Task statement - The entries that follow should come back exactly, with no pictures among them.

[Saved entries]
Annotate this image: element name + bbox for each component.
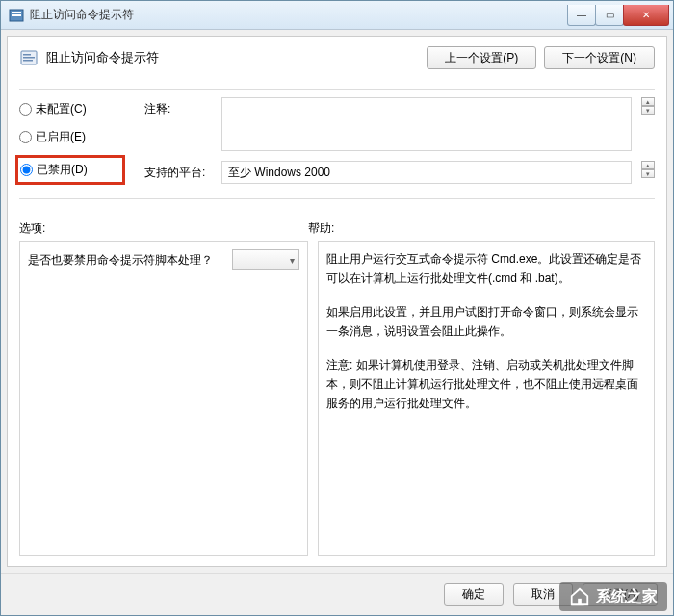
platform-scroll[interactable]: ▴▾	[641, 161, 655, 178]
comment-textarea[interactable]	[221, 97, 632, 151]
footer: 确定 取消 应用(A) 系统之家	[1, 573, 673, 615]
options-panel: 是否也要禁用命令提示符脚本处理？ ▾	[19, 241, 308, 556]
panels-row: 是否也要禁用命令提示符脚本处理？ ▾ 阻止用户运行交互式命令提示符 Cmd.ex…	[19, 241, 655, 556]
ok-button[interactable]: 确定	[444, 583, 504, 606]
radio-disabled[interactable]: 已禁用(D)	[20, 162, 117, 178]
radio-enabled-input[interactable]	[19, 131, 32, 143]
comment-label: 注释:	[144, 97, 212, 117]
fields-column: 注释: ▴▾ 支持的平台: 至少 Windows 2000 ▴▾	[144, 97, 655, 185]
radio-group: 未配置(C) 已启用(E) 已禁用(D)	[19, 97, 125, 185]
radio-disabled-label: 已禁用(D)	[37, 162, 88, 178]
content-area: 阻止访问命令提示符 上一个设置(P) 下一个设置(N) 未配置(C) 已启用(E…	[7, 36, 667, 567]
header-row: 阻止访问命令提示符 上一个设置(P) 下一个设置(N)	[19, 46, 655, 69]
apply-button[interactable]: 应用(A)	[583, 583, 658, 606]
close-button[interactable]: ✕	[623, 5, 669, 26]
highlight-box: 已禁用(D)	[15, 155, 125, 185]
svg-rect-2	[12, 14, 21, 16]
page-title: 阻止访问命令提示符	[46, 49, 427, 66]
help-paragraph: 如果启用此设置，并且用户试图打开命令窗口，则系统会显示一条消息，说明设置会阻止此…	[326, 302, 646, 342]
platform-value: 至少 Windows 2000	[228, 165, 330, 181]
dialog-window: 阻止访问命令提示符 — ▭ ✕ 阻止访问命令提示符 上一个设置(P) 下一个设置…	[0, 0, 674, 616]
option-script-processing: 是否也要禁用命令提示符脚本处理？ ▾	[28, 249, 299, 270]
maximize-button[interactable]: ▭	[595, 5, 624, 26]
divider	[19, 89, 655, 90]
titlebar[interactable]: 阻止访问命令提示符 — ▭ ✕	[1, 1, 673, 30]
prev-setting-button[interactable]: 上一个设置(P)	[427, 46, 536, 69]
section-labels: 选项: 帮助:	[19, 220, 655, 237]
platform-label: 支持的平台:	[144, 161, 212, 181]
help-label: 帮助:	[308, 220, 655, 237]
platform-box: 至少 Windows 2000	[221, 161, 632, 184]
radio-enabled-label: 已启用(E)	[36, 129, 86, 145]
options-label: 选项:	[19, 220, 308, 237]
radio-not-configured-label: 未配置(C)	[36, 101, 87, 117]
divider	[19, 198, 655, 199]
cancel-button[interactable]: 取消	[513, 583, 573, 606]
radio-not-configured[interactable]: 未配置(C)	[19, 101, 125, 117]
svg-rect-4	[23, 54, 31, 56]
svg-rect-5	[23, 57, 35, 59]
next-setting-button[interactable]: 下一个设置(N)	[544, 46, 655, 69]
comment-scroll[interactable]: ▴▾	[641, 97, 655, 115]
help-paragraph: 注意: 如果计算机使用登录、注销、启动或关机批处理文件脚本，则不阻止计算机运行批…	[326, 355, 646, 414]
help-paragraph: 阻止用户运行交互式命令提示符 Cmd.exe。此设置还确定是否可以在计算机上运行…	[326, 249, 646, 289]
minimize-button[interactable]: —	[567, 5, 596, 26]
svg-rect-6	[23, 60, 33, 62]
settings-row: 未配置(C) 已启用(E) 已禁用(D) 注释: ▴▾	[19, 97, 655, 185]
radio-not-configured-input[interactable]	[19, 103, 32, 116]
radio-disabled-input[interactable]	[20, 164, 33, 176]
app-icon	[9, 8, 24, 23]
window-title: 阻止访问命令提示符	[30, 7, 568, 23]
radio-enabled[interactable]: 已启用(E)	[19, 129, 125, 145]
help-panel: 阻止用户运行交互式命令提示符 Cmd.exe。此设置还确定是否可以在计算机上运行…	[318, 241, 655, 556]
option-question: 是否也要禁用命令提示符脚本处理？	[28, 252, 213, 269]
svg-rect-1	[12, 12, 21, 13]
svg-rect-7	[578, 599, 582, 604]
policy-icon	[19, 48, 39, 67]
option-dropdown[interactable]: ▾	[232, 249, 299, 270]
window-controls: — ▭ ✕	[568, 5, 669, 26]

Completed exercise -
Annotate this image: element name + bbox for each component.
platform-scroll[interactable]: ▴▾	[641, 161, 655, 178]
comment-textarea[interactable]	[221, 97, 632, 151]
footer: 确定 取消 应用(A) 系统之家	[1, 573, 673, 615]
options-panel: 是否也要禁用命令提示符脚本处理？ ▾	[19, 241, 308, 556]
panels-row: 是否也要禁用命令提示符脚本处理？ ▾ 阻止用户运行交互式命令提示符 Cmd.ex…	[19, 241, 655, 556]
ok-button[interactable]: 确定	[444, 583, 504, 606]
radio-disabled[interactable]: 已禁用(D)	[20, 162, 117, 178]
radio-enabled-input[interactable]	[19, 131, 32, 143]
comment-label: 注释:	[144, 97, 212, 117]
fields-column: 注释: ▴▾ 支持的平台: 至少 Windows 2000 ▴▾	[144, 97, 655, 185]
radio-group: 未配置(C) 已启用(E) 已禁用(D)	[19, 97, 125, 185]
radio-disabled-label: 已禁用(D)	[37, 162, 88, 178]
content-area: 阻止访问命令提示符 上一个设置(P) 下一个设置(N) 未配置(C) 已启用(E…	[7, 36, 667, 567]
header-row: 阻止访问命令提示符 上一个设置(P) 下一个设置(N)	[19, 46, 655, 69]
apply-button[interactable]: 应用(A)	[583, 583, 658, 606]
close-button[interactable]: ✕	[623, 5, 669, 26]
highlight-box: 已禁用(D)	[15, 155, 125, 185]
svg-rect-2	[12, 14, 21, 16]
page-title: 阻止访问命令提示符	[46, 49, 427, 66]
help-paragraph: 如果启用此设置，并且用户试图打开命令窗口，则系统会显示一条消息，说明设置会阻止此…	[326, 302, 646, 342]
platform-value: 至少 Windows 2000	[228, 165, 330, 181]
dialog-window: 阻止访问命令提示符 — ▭ ✕ 阻止访问命令提示符 上一个设置(P) 下一个设置…	[0, 0, 674, 616]
option-script-processing: 是否也要禁用命令提示符脚本处理？ ▾	[28, 249, 299, 270]
maximize-button[interactable]: ▭	[595, 5, 624, 26]
divider	[19, 89, 655, 90]
titlebar[interactable]: 阻止访问命令提示符 — ▭ ✕	[1, 1, 673, 30]
prev-setting-button[interactable]: 上一个设置(P)	[427, 46, 536, 69]
section-labels: 选项: 帮助:	[19, 220, 655, 237]
platform-label: 支持的平台:	[144, 161, 212, 181]
help-label: 帮助:	[308, 220, 655, 237]
platform-box: 至少 Windows 2000	[221, 161, 632, 184]
radio-enabled-label: 已启用(E)	[36, 129, 86, 145]
options-label: 选项:	[19, 220, 308, 237]
radio-not-configured-label: 未配置(C)	[36, 101, 87, 117]
divider	[19, 198, 655, 199]
cancel-button[interactable]: 取消	[513, 583, 573, 606]
radio-not-configured[interactable]: 未配置(C)	[19, 101, 125, 117]
svg-rect-4	[23, 54, 31, 56]
svg-rect-5	[23, 57, 35, 59]
next-setting-button[interactable]: 下一个设置(N)	[544, 46, 655, 69]
comment-scroll[interactable]: ▴▾	[641, 97, 655, 115]
help-paragraph: 注意: 如果计算机使用登录、注销、启动或关机批处理文件脚本，则不阻止计算机运行批…	[326, 355, 646, 414]
help-paragraph: 阻止用户运行交互式命令提示符 Cmd.exe。此设置还确定是否可以在计算机上运行…	[326, 249, 646, 289]
minimize-button[interactable]: —	[567, 5, 596, 26]
svg-rect-6	[23, 60, 33, 62]
settings-row: 未配置(C) 已启用(E) 已禁用(D) 注释: ▴▾	[19, 97, 655, 185]
radio-not-configured-input[interactable]	[19, 103, 32, 116]
radio-disabled-input[interactable]	[20, 164, 33, 176]
app-icon	[9, 8, 24, 23]
window-title: 阻止访问命令提示符	[30, 7, 568, 23]
radio-enabled[interactable]: 已启用(E)	[19, 129, 125, 145]
help-panel: 阻止用户运行交互式命令提示符 Cmd.exe。此设置还确定是否可以在计算机上运行…	[318, 241, 655, 556]
option-question: 是否也要禁用命令提示符脚本处理？	[28, 252, 213, 269]
svg-rect-1	[12, 12, 21, 13]
svg-rect-7	[578, 599, 582, 604]
policy-icon	[19, 48, 39, 67]
option-dropdown[interactable]: ▾	[232, 249, 299, 270]
window-controls: — ▭ ✕	[568, 5, 669, 26]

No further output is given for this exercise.